Die Verbreitung des Neuromarketings ist in Deutschland nicht so weit fortgeschritten wie in den USA. Bis jetzt sind nur einige wenige Experimente und Untersuchungen in diesem Bereich in Deutschland durchgeführt und veröffentlicht worden. Jedoch ist zu erwarten, dass mit der stetigen Zunahme an Untersuchungen auch die Erfahrung im Neuromarketing entsprechend zunehmen wird.

Die Kritik an diesem neuen Marketingtrend beschäftigt sich besonders mit der Frage, ob das Neuromarketing ethisch vertretbar ist. Darüber werden viele Diskussionen zwischen den Befürwortern und Gegnern des Neuromarketings geführt, die bis jetzt zu keinem eindeutigen Ergebnis geführt haben.

1.3 Zielsetzung

Das Ziel dieser Arbeit ist es zu verdeutlichen, wozu die neue Disziplin Neuromarketing dienen kann, welche Erkenntnisse durch das Neuromarketing gewonnen werden und wie diese in der Marketingpraxis umgesetzt werden können.
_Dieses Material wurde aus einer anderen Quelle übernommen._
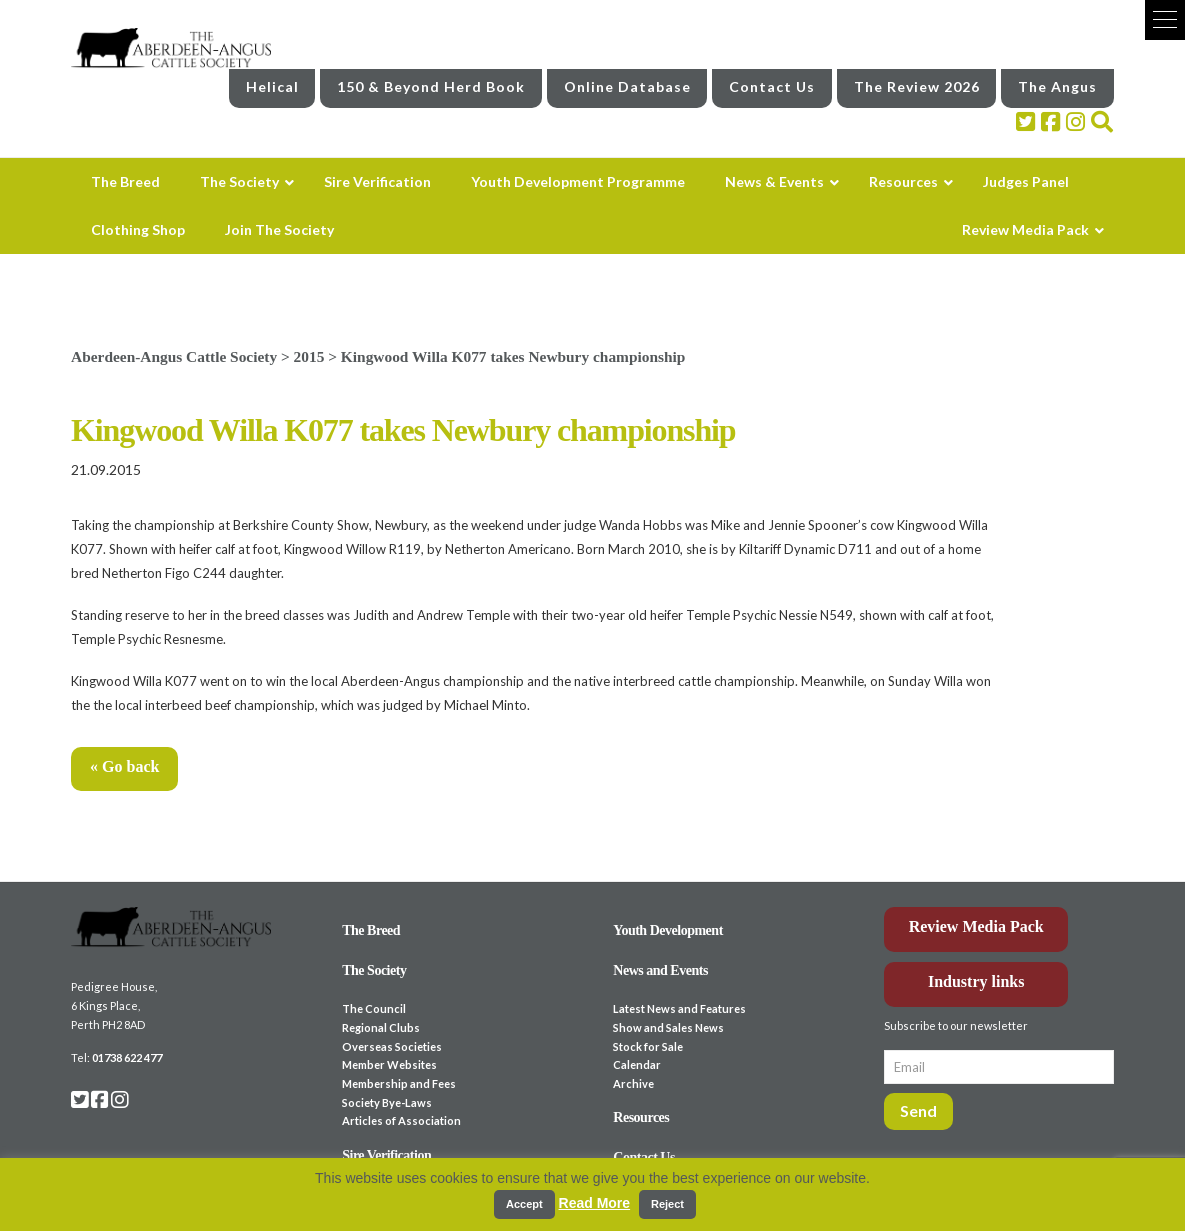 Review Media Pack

Im Rahmen dieser Arbeit werden der Einfluss von Emotionen und die Wirkung von Marken auf das menschliche Gehirn und das Konsumentenverhalten dargestellt und anhand eines Experiments analysiert. Weiterhin werden sowohl Kritik und Grenzen als auch Entwicklungsperspektiven des Neuromarketings betrachtet.

Des Weiteren wird der aktuelle Forschungsstand (Status Quo) des Neuromarketings in Deutschland und den USA miteinander verglichen und festgestellt, dass die Erfahrungen im Neuromarketing in Deutschland noch nicht mit denjenigen in den USA konkurrieren können. Somit besteht ein hoher Bedarf an Praxisbeispielen bzw. Untersuchungen in diesem Bereich. In diesem Zusammenhang wird im Rahmen dieser Arbeit ein Experiment durchgeführt, dessen Ergebnisse zur Erforschung des Neuromarketings einen Beitrag leisten können.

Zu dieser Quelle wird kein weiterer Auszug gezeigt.